Stupid thing to power: Microwave
Power consumption: 1,849 watts
Group reaction: Disdain, redemption
Camping brings to mind fond memories of soup simmered over the blue flame of a Coleman stove and hot dogs lovingly roasted over a wood fire, which made the microwave by far one of my most obnoxious camping picks. “A microwave?” my friends cringed. I had simply gone too far. For 24 hours, the unwelcome box perched atop the fridge, neglected.
Until dinner on day two. Like the Rudolph of camping appliances, it was simply waiting for its time to shine. The humble Panasonic rose to the occasion of rapidly heating two enormous bowls of beans during the dinnertime crunch when stove space was at a premium. More importantly, in an environment when every crusty dinner dish has to be Brilloed by hand, it achieved this feat without dirtying any extra pots or pans. The cooks did rejoice.
Stupid thing to power: Coffee maker
Power consumption: 961 watts
Group reaction: Props given
Everybody loves a hot cup of coffee in the morning, but providing coffee for 12 people with a French press feels like digging a post hole with a soup spoon. Enter my household drip coffee maker, which would whip up 12 cups with the press of a button. But would anyone appreciate the humble machine?
Uh, yes. On-demand coffee for bleary-eyed campers is manna from heaven, and this machine pumped out carafe after carafe. My only regret was running out of coffee on day two, since I didn’t anticipate using it nearly as much. The warming function also eroded my battery life pretty aggressively, if I didn’t remember to kill it when the pot was empty.
Stupid thing to power: Water kettle
Power consumption 1,501 watts
Group reaction: Relief
Smitten as I am with the turbo boiling power of the isobutane-powered Jetboil, electric kettles are faster still. And I had room for one, so why not? I packed it inside the microwave to avoid shattering the delicate glass.
It turned out to be a lifesaver when my ground coffee ran out, since someone with more foresight had brought a large supply of instant coffee. Like the microwave, it was downright impressive to watch the kettle’s high drain and relatively long run time massacre my battery, and it was this very device that knocked my battery life to 0% on day three.

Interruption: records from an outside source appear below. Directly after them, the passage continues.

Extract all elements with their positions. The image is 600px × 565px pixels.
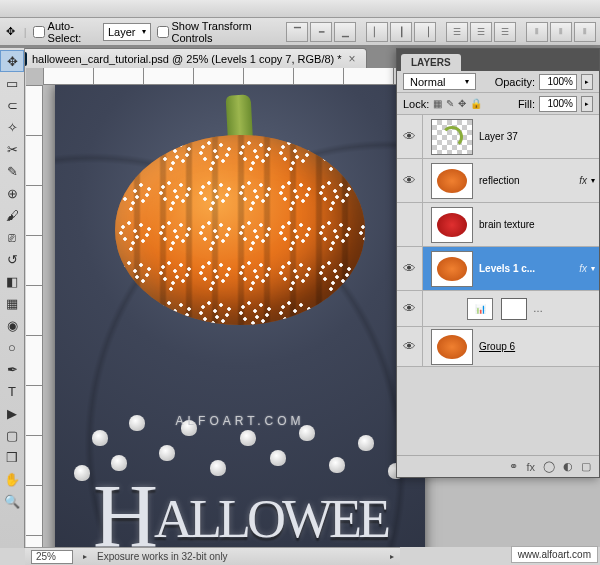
watermark-text: ALFOART.COM bbox=[175, 414, 304, 428]
layer-thumbnail[interactable] bbox=[431, 207, 473, 243]
halloween-title-art: HALLOWEE bbox=[55, 465, 425, 547]
adjustment-layer-icon[interactable]: ◐ bbox=[563, 460, 573, 473]
lock-position-icon[interactable]: ✥ bbox=[458, 98, 466, 109]
zoom-tool[interactable]: 🔍 bbox=[0, 490, 24, 512]
lock-all-icon[interactable]: 🔒 bbox=[470, 98, 482, 109]
fx-badge[interactable]: fx bbox=[579, 263, 587, 274]
adjustment-icon[interactable]: 📊 bbox=[467, 298, 493, 320]
shape-tool[interactable]: ▢ bbox=[0, 424, 24, 446]
document-title: halloween_card_tutorial.psd @ 25% (Level… bbox=[32, 53, 342, 65]
dist-top-button[interactable]: ☰ bbox=[446, 22, 468, 42]
fill-label: Fill: bbox=[518, 98, 535, 110]
link-layers-icon[interactable]: ⚭ bbox=[509, 460, 518, 473]
dodge-tool[interactable]: ○ bbox=[0, 336, 24, 358]
hand-tool[interactable]: ✋ bbox=[0, 468, 24, 490]
stamp-tool[interactable]: ⎚ bbox=[0, 226, 24, 248]
opacity-input[interactable]: 100% bbox=[539, 74, 577, 90]
opacity-slider-button[interactable]: ▸ bbox=[581, 74, 593, 90]
auto-select-mode-dropdown[interactable]: Layer ▾ bbox=[103, 23, 151, 41]
visibility-toggle[interactable]: 👁 bbox=[397, 247, 423, 290]
chevron-down-icon[interactable]: ▾ bbox=[591, 264, 595, 273]
dist-vmid-button[interactable]: ☰ bbox=[470, 22, 492, 42]
align-bottom-button[interactable]: ▁ bbox=[334, 22, 356, 42]
move-tool[interactable]: ✥ bbox=[0, 50, 24, 72]
align-left-button[interactable]: ▏ bbox=[366, 22, 388, 42]
3d-tool[interactable]: ❒ bbox=[0, 446, 24, 468]
menu-bar bbox=[0, 0, 600, 18]
align-vmid-button[interactable]: ━ bbox=[310, 22, 332, 42]
layer-mask-icon[interactable]: ◯ bbox=[543, 460, 555, 473]
lock-label: Lock: bbox=[403, 98, 429, 110]
layer-row[interactable]: 👁 reflection fx ▾ bbox=[397, 159, 599, 203]
align-top-button[interactable]: ▔ bbox=[286, 22, 308, 42]
marquee-tool[interactable]: ▭ bbox=[0, 72, 24, 94]
align-right-button[interactable]: ▕ bbox=[414, 22, 436, 42]
panel-tab-bar: LAYERS bbox=[397, 49, 599, 71]
zoom-input[interactable]: 25% bbox=[31, 550, 73, 564]
layer-name[interactable]: reflection bbox=[479, 175, 579, 186]
vertical-ruler[interactable] bbox=[26, 85, 43, 547]
pumpkin-art bbox=[115, 135, 365, 325]
layer-row[interactable]: 👁 Layer 37 bbox=[397, 115, 599, 159]
chevron-right-icon[interactable]: ▸ bbox=[390, 552, 394, 561]
type-tool[interactable]: T bbox=[0, 380, 24, 402]
layer-mask-thumbnail[interactable] bbox=[501, 298, 527, 320]
visibility-toggle[interactable]: 👁 bbox=[397, 159, 423, 202]
visibility-toggle[interactable]: 👁 bbox=[397, 327, 423, 366]
chevron-down-icon[interactable]: ▾ bbox=[591, 176, 595, 185]
show-transform-checkbox[interactable]: Show Transform Controls bbox=[157, 20, 277, 44]
align-buttons-2: ▏ ┃ ▕ bbox=[366, 22, 436, 42]
blur-tool[interactable]: ◉ bbox=[0, 314, 24, 336]
layer-name[interactable]: brain texture bbox=[479, 219, 599, 230]
layers-panel: LAYERS Normal ▾ Opacity: 100% ▸ Lock: ▦ … bbox=[396, 48, 600, 478]
layer-style-icon[interactable]: fx bbox=[526, 461, 535, 473]
pen-tool[interactable]: ✒ bbox=[0, 358, 24, 380]
layer-row-adjustment[interactable]: 👁 📊 … bbox=[397, 291, 599, 327]
dist-hmid-button[interactable]: ⦀ bbox=[550, 22, 572, 42]
layer-name[interactable]: Levels 1 c... bbox=[479, 263, 579, 274]
close-tab-button[interactable]: × bbox=[347, 52, 358, 66]
layers-tab[interactable]: LAYERS bbox=[401, 54, 461, 71]
group-icon[interactable]: ▢ bbox=[581, 460, 591, 473]
opacity-label: Opacity: bbox=[495, 76, 535, 88]
crop-tool[interactable]: ✂ bbox=[0, 138, 24, 160]
eraser-tool[interactable]: ◧ bbox=[0, 270, 24, 292]
auto-select-checkbox[interactable]: Auto-Select: bbox=[33, 20, 97, 44]
path-select-tool[interactable]: ▶ bbox=[0, 402, 24, 424]
fill-slider-button[interactable]: ▸ bbox=[581, 96, 593, 112]
visibility-toggle[interactable]: 👁 bbox=[397, 291, 423, 327]
chevron-down-icon: ▾ bbox=[142, 27, 146, 36]
healing-tool[interactable]: ⊕ bbox=[0, 182, 24, 204]
dist-left-button[interactable]: ⦀ bbox=[526, 22, 548, 42]
fx-badge[interactable]: fx bbox=[579, 175, 587, 186]
document-tab[interactable]: Ps halloween_card_tutorial.psd @ 25% (Le… bbox=[4, 48, 367, 68]
lock-paint-icon[interactable]: ✎ bbox=[446, 98, 454, 109]
blend-mode-dropdown[interactable]: Normal ▾ bbox=[403, 73, 476, 90]
eyedropper-tool[interactable]: ✎ bbox=[0, 160, 24, 182]
fill-input[interactable]: 100% bbox=[539, 96, 577, 112]
gradient-tool[interactable]: ▦ bbox=[0, 292, 24, 314]
visibility-toggle[interactable] bbox=[397, 203, 423, 246]
brush-tool[interactable]: 🖌 bbox=[0, 204, 24, 226]
more-icon[interactable]: … bbox=[533, 303, 543, 314]
layer-row[interactable]: brain texture bbox=[397, 203, 599, 247]
layer-name[interactable]: Group 6 bbox=[479, 341, 599, 352]
layer-row-group[interactable]: 👁 Group 6 bbox=[397, 327, 599, 367]
dist-right-button[interactable]: ⦀ bbox=[574, 22, 596, 42]
layer-row-selected[interactable]: 👁 Levels 1 c... fx ▾ bbox=[397, 247, 599, 291]
align-hmid-button[interactable]: ┃ bbox=[390, 22, 412, 42]
show-transform-label: Show Transform Controls bbox=[172, 20, 277, 44]
toolbox: ✥ ▭ ⊂ ✧ ✂ ✎ ⊕ 🖌 ⎚ ↺ ◧ ▦ ◉ ○ ✒ T ▶ ▢ ❒ ✋ … bbox=[0, 48, 25, 548]
chevron-right-icon[interactable]: ▸ bbox=[83, 552, 87, 561]
lasso-tool[interactable]: ⊂ bbox=[0, 94, 24, 116]
visibility-toggle[interactable]: 👁 bbox=[397, 115, 423, 158]
dist-bottom-button[interactable]: ☰ bbox=[494, 22, 516, 42]
layer-thumbnail[interactable] bbox=[431, 119, 473, 155]
layer-name[interactable]: Layer 37 bbox=[479, 131, 599, 142]
layer-thumbnail[interactable] bbox=[431, 329, 473, 365]
history-brush-tool[interactable]: ↺ bbox=[0, 248, 24, 270]
layer-thumbnail[interactable] bbox=[431, 251, 473, 287]
layer-thumbnail[interactable] bbox=[431, 163, 473, 199]
magic-wand-tool[interactable]: ✧ bbox=[0, 116, 24, 138]
lock-transparency-icon[interactable]: ▦ bbox=[433, 98, 442, 109]
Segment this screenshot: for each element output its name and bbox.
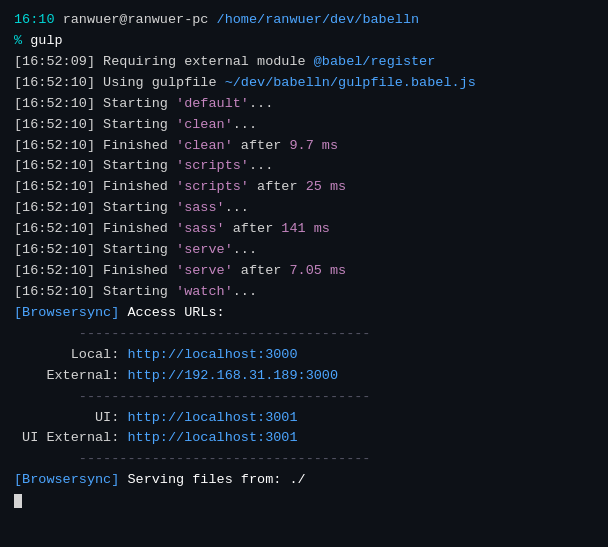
prompt-symbol: % [14, 33, 22, 48]
terminal: 16:10 ranwuer@ranwuer-pc /home/ranwuer/d… [14, 10, 594, 537]
log-line-7: [16:52:10] Starting 'sass'... [14, 198, 594, 219]
prompt-user: ranwuer@ranwuer-pc [63, 12, 209, 27]
prompt-time: 16:10 [14, 12, 55, 27]
divider-bot: ------------------------------------ [14, 449, 594, 470]
log-line-2: [16:52:10] Starting 'default'... [14, 94, 594, 115]
local-url-line: Local: http://localhost:3000 [14, 345, 594, 366]
divider-mid: ------------------------------------ [14, 387, 594, 408]
log-line-6: [16:52:10] Finished 'scripts' after 25 m… [14, 177, 594, 198]
log-line-9: [16:52:10] Starting 'serve'... [14, 240, 594, 261]
command-text: gulp [22, 33, 63, 48]
cursor-line [14, 491, 594, 512]
log-line-1: [16:52:10] Using gulpfile ~/dev/babelln/… [14, 73, 594, 94]
log-line-4: [16:52:10] Finished 'clean' after 9.7 ms [14, 136, 594, 157]
terminal-cursor [14, 494, 22, 508]
serving-line: [Browsersync] Serving files from: ./ [14, 470, 594, 491]
external-url-line: External: http://192.168.31.189:3000 [14, 366, 594, 387]
log-line-5: [16:52:10] Starting 'scripts'... [14, 156, 594, 177]
command-line: % gulp [14, 31, 594, 52]
log-line-11: [16:52:10] Starting 'watch'... [14, 282, 594, 303]
ui-external-url-line: UI External: http://localhost:3001 [14, 428, 594, 449]
prompt-line: 16:10 ranwuer@ranwuer-pc /home/ranwuer/d… [14, 10, 594, 31]
prompt-path: /home/ranwuer/dev/babelln [217, 12, 420, 27]
log-line-3: [16:52:10] Starting 'clean'... [14, 115, 594, 136]
divider-top: ------------------------------------ [14, 324, 594, 345]
log-line-10: [16:52:10] Finished 'serve' after 7.05 m… [14, 261, 594, 282]
log-line-0: [16:52:09] Requiring external module @ba… [14, 52, 594, 73]
log-line-8: [16:52:10] Finished 'sass' after 141 ms [14, 219, 594, 240]
ui-url-line: UI: http://localhost:3001 [14, 408, 594, 429]
browsersync-header: [Browsersync] Access URLs: [14, 303, 594, 324]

Can you have too much power?
Look, there might be a reason most power stations this big aren’t portable. Besides the weight and expense of hauling this much lithium into the woods, the gaggle of gadgets I dragged along took their toll. They gobbled up space in my van, made the campsite look like a QVC set, and required constant babysitting for battery life.

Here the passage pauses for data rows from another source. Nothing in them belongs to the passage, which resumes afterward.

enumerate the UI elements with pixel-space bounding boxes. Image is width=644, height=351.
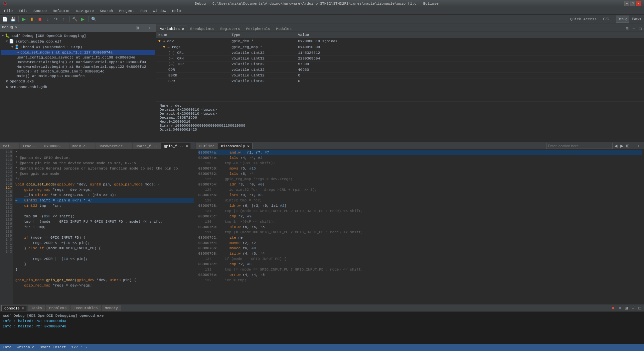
menu-refactor[interactable]: Refactor xyxy=(50,8,73,14)
debug-minimize-btn[interactable]: – xyxy=(141,25,147,31)
save-button[interactable]: 💾 xyxy=(9,16,17,23)
tab-executables[interactable]: Executables xyxy=(71,305,101,311)
var-row-odr[interactable]: ODR volatile uint32 40960 xyxy=(156,67,644,73)
disasm-maximize-btn[interactable]: □ xyxy=(637,143,643,149)
var-row-brr[interactable]: BRR volatile uint32 0 xyxy=(156,78,644,84)
tree-item-thread[interactable]: ▼ 🧵 Thread #1 (Suspended : Step) xyxy=(1,44,155,50)
tab-registers[interactable]: Registers xyxy=(217,26,243,32)
disasm-line-11: 08000766: moveq r6, #8 xyxy=(198,246,642,251)
console-maximize-btn[interactable]: □ xyxy=(637,305,643,311)
perspective-packs-button[interactable]: Packs xyxy=(630,16,643,23)
tree-item-openocd[interactable]: ⚙ openocd.exe xyxy=(1,78,155,84)
detail-hex: Hex:0x20000310 xyxy=(160,120,641,124)
minimize-button[interactable]: ─ xyxy=(624,1,629,6)
menu-window[interactable]: Window xyxy=(150,8,169,14)
debug-layout-btn[interactable]: ⊞ xyxy=(134,25,140,31)
perspective-cpp-button[interactable]: C/C++ xyxy=(601,16,614,23)
var-row-bsrr[interactable]: BSRR volatile uint32 0 xyxy=(156,73,644,78)
tree-item-root[interactable]: ▼ 🐛 asdf Debug [GDB OpenOCD Debugging] xyxy=(1,33,155,39)
editor-tab-usart[interactable]: usart_f... xyxy=(133,143,161,149)
menu-navigate[interactable]: Navigate xyxy=(74,8,96,14)
debug-stop-button[interactable]: ⏹ xyxy=(36,16,44,23)
build-button[interactable]: 🔨 xyxy=(71,16,79,23)
debug-suspend-button[interactable]: ⏸ xyxy=(28,16,36,23)
disasm-src-text-131b: 131 tmp |= (mode == GPIO_INPUT_PU ? GPIO… xyxy=(198,230,363,235)
disassembly-panel: Outline Disassembly ✕ ◀ ▶ ⊞ – □ xyxy=(196,142,644,304)
disasm-src-131c: 131 tmp |= (mode == GPIO_INPUT_PU ? GPIO… xyxy=(198,267,642,272)
perspective-debug-button[interactable]: Debug xyxy=(616,16,629,23)
debug-step-into-button[interactable]: ↓ xyxy=(44,16,52,23)
console-minimize-btn[interactable]: – xyxy=(630,305,636,311)
console-layout-btn[interactable]: ⊞ xyxy=(623,305,629,311)
tab-peripherals[interactable]: Peripherals xyxy=(243,26,273,32)
new-button[interactable]: 📄 xyxy=(1,16,9,23)
tab-problems[interactable]: Problems xyxy=(46,305,70,311)
disasm-minimize-btn[interactable]: – xyxy=(631,143,637,149)
disasm-layout-btn[interactable]: ⊞ xyxy=(625,143,631,149)
disasm-location-input[interactable] xyxy=(546,143,613,149)
tab-modules[interactable]: Modules xyxy=(273,26,294,32)
menu-run[interactable]: Run xyxy=(138,8,150,14)
search-button[interactable]: 🔍 xyxy=(90,16,97,23)
editor-tab-addr[interactable]: 0x80006... xyxy=(41,143,69,149)
run-button[interactable]: ▶ xyxy=(79,16,86,23)
menu-edit[interactable]: Edit xyxy=(16,8,30,14)
editor-tab-main[interactable]: mai... xyxy=(0,143,19,149)
code-122: * @see gpio_pin_mode xyxy=(15,171,194,176)
tree-item-frame0[interactable]: → gpio_set_mode() at gpio_f1.c:127 0x800… xyxy=(1,50,155,55)
vars-layout-btn[interactable]: ⊞ xyxy=(624,26,630,32)
vars-minimize-btn[interactable]: – xyxy=(631,26,637,32)
tree-item-frame5[interactable]: main() at main.cpp:38 0x8000fcc xyxy=(1,74,155,78)
tab-variables[interactable]: Variables ✕ xyxy=(157,26,187,32)
debug-step-return-button[interactable]: ↑ xyxy=(60,16,68,23)
var-row-crl[interactable]: (↔) CRL volatile uint32 1145324612 xyxy=(156,50,644,56)
code-area[interactable]: * * @param dev GPIO device. * @param pin… xyxy=(13,149,196,304)
editor-tab-trac[interactable]: Trac... xyxy=(20,143,41,149)
debug-panel-title: Debug ✕ xyxy=(2,25,17,31)
menu-file[interactable]: File xyxy=(1,8,15,14)
code-132: *cr = tmp; xyxy=(15,224,194,230)
tab-memory[interactable]: Memory xyxy=(102,305,121,311)
tree-item-frame4[interactable]: setup() at sketch_aug29a.ino:5 0x800014c xyxy=(1,69,155,74)
vars-maximize-btn[interactable]: □ xyxy=(637,26,643,32)
console-stop-btn[interactable]: ■ xyxy=(610,305,616,311)
var-row-regs[interactable]: ▼ ⇒ regs gpio_reg_map * 0x40010800 xyxy=(156,44,644,50)
var-type-crh: volatile uint32 xyxy=(230,56,296,61)
disasm-next-btn[interactable]: ▶ xyxy=(619,143,625,149)
console-clear-btn[interactable]: ✕ xyxy=(617,305,623,311)
tree-item-elf[interactable]: ▼ 📄 sketch_aug29a.cpp.elf xyxy=(1,39,155,44)
editor-content[interactable]: 118 119 120 121 122 123 124 125 126 127 … xyxy=(0,149,196,304)
menu-source[interactable]: Source xyxy=(31,8,50,14)
var-row-dev[interactable]: ▼ ⇒ dev gpio_dev * 0x20000310 <gpioa> xyxy=(156,38,644,44)
tree-item-frame3[interactable]: HardwareSerial::begin() at HardwareSeria… xyxy=(1,64,155,69)
disasm-prev-btn[interactable]: ◀ xyxy=(613,143,619,149)
detail-default: Default:0x20000310 <gpioa> xyxy=(160,112,641,116)
debug-step-over-button[interactable]: ↷ xyxy=(52,16,60,23)
debug-panel-toolbar: ⊞ – □ xyxy=(134,25,154,31)
tab-tasks[interactable]: Tasks xyxy=(28,305,45,311)
debug-resume-button[interactable]: ▶ xyxy=(20,16,28,23)
editor-tab-gpio[interactable]: gpio_f... ✕ xyxy=(161,143,191,149)
close-button[interactable]: ✕ xyxy=(636,1,641,6)
menu-search[interactable]: Search xyxy=(97,8,116,14)
editor-tab-hwserial[interactable]: HardwareSer... xyxy=(95,143,132,149)
tab-breakpoints[interactable]: Breakpoints xyxy=(187,26,218,32)
var-type-dev: gpio_dev * xyxy=(230,38,296,44)
var-row-crh[interactable]: (↔) CRH volatile uint32 2290369604 xyxy=(156,56,644,61)
disasm-instr-11: moveq r6, #8 xyxy=(230,246,256,251)
debug-maximize-btn[interactable]: □ xyxy=(148,25,154,31)
maximize-button[interactable]: □ xyxy=(630,1,635,6)
ln-133: 133 xyxy=(0,210,12,214)
tab-outline[interactable]: Outline xyxy=(196,143,218,149)
menu-help[interactable]: Help xyxy=(169,8,183,14)
tree-item-frame2[interactable]: HardwareSerial::begin() at HardwareSeria… xyxy=(1,60,155,64)
tab-console[interactable]: Console ✕ xyxy=(1,305,27,311)
toolbar-sep-persp xyxy=(599,16,599,22)
tab-disassembly[interactable]: Disassembly ✕ xyxy=(218,143,252,149)
var-row-idr[interactable]: (↔) IDR volatile uint32 57309 xyxy=(156,61,644,67)
tree-item-frame1[interactable]: usart_config_gpios_async() at usart_f1.c… xyxy=(1,55,155,60)
ln-132: 132 xyxy=(0,206,12,210)
editor-tab-mainc[interactable]: main.c... xyxy=(70,143,95,149)
menu-project[interactable]: Project xyxy=(116,8,137,14)
tree-item-gdb[interactable]: ⚙ arm-none-eabi-gdb xyxy=(1,84,155,90)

But you’ve gotta hand it to Bluetti: This thing does what nothing else will. Besides the boat motor, which exceeded the limit of the DC output on the battery alone (it goes up to 30A when paired with the inverter), nothing even came close to using all 5,000 watts the AC outlets can deliver. I mean, there is an outlet on this thing that can power a dryer.
If I have one key complaint, it’s the idle draw of the AC inverter, which nibbles away about 1 percent of battery life every hour or so, even with nothing drawing power. That’s a lot of wattage for nothing, and with all the brains in this thing, it should really have an option to automatically power that circuit down after enough disuse. The screen, barely legible in sunshine, is another knock, but the sleek mobile app is an easy fix for that.
So did it ruin my camping trip? No, and I think my friends would agree — if you caught them with a piña colada in hand. The novelty of 5,000 watts actually added a fun twist to camping, even if I’m still finding sand in my microwave.